[Recorded data — start]
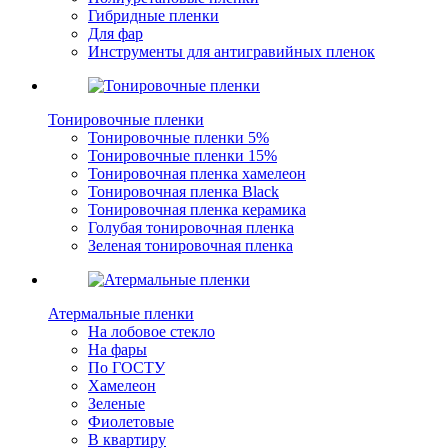
Гибридные пленки
Для фар
Инструменты для антигравийных пленок
Тонировочные пленки
Тонировочные пленки 5%
Тонировочные пленки 15%
Тонировочная пленка хамелеон
Тонировочная пленка Black
Тонировочная пленка керамика
Голубая тонировочная пленка
Зеленая тонировочная пленка
Атермальные пленки
На лобовое стекло
На фары
По ГОСТУ
Хамелеон
Зеленые
Фиолетовые
В квартиру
[Recorded data — finish]
What is expected » If a line in the entries above contains the word "пленка", copy it.

Response to the task »
Тонировочная пленка хамелеон
Тонировочная пленка Black
Тонировочная пленка керамика
Голубая тонировочная пленка
Зеленая тонировочная пленка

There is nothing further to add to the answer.